Casino operator MGM Resorts International raised more than $8 billion in long-term financing during 2012 and expects to take a “substantial charge” in the fourth quarter related primarily to fees and other expenses associated with the refinancing transactions.
In a statement Thursday the company, which operates 10 Strip resorts, including Bellagio, MGM Grand, Mandalay Bay, The Mirage and the CityCenter complex, completed what it termed a “landmark refinancing.”
MGM Resorts, which has more than $13 billion in long-term debt, said it entered into a $4 billion amended credit agreement, issued $1.25 billion in new debt and retired older debt.

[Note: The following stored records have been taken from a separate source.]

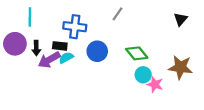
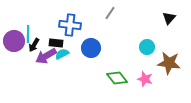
cyan line: (30, 17) -> (28, 34), moved
black arrow: (36, 48) -> (34, 45), turned 32
green diamond: (137, 53) -> (117, 78), moved
cyan circle: (143, 75) -> (147, 47), moved

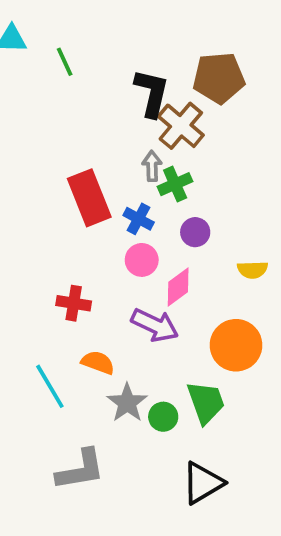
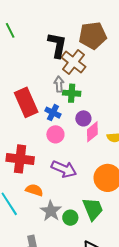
green cross: (175, 184) -> (72, 93), turned 30
pink diamond: (178, 287) -> (92, 132), moved
red cross: (74, 303) -> (20, 159), size x1.5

“This transformational transaction has been executed earlier than original expectations and at extremely attractive rates,” MGM Resorts Chairman Jim Murren said in a statement. “With a significantly stronger capital structure now in place, our focus remains on continuing to maximize free cash flow, de-levering our balance sheet, and positioning our Company to execute on growth and development initiatives.”
MGM Resorts Chief Financial Officer Dan D’Arrigo said the company would save approximately $230 million annually in reduced interest expense from the refinancing.
He said the refinancing was accomplished at interest rates “significantly lower than recent years.”
MGM Resorts has been seeking expansion opportunities in Maryland, Massachusetts and Toronto.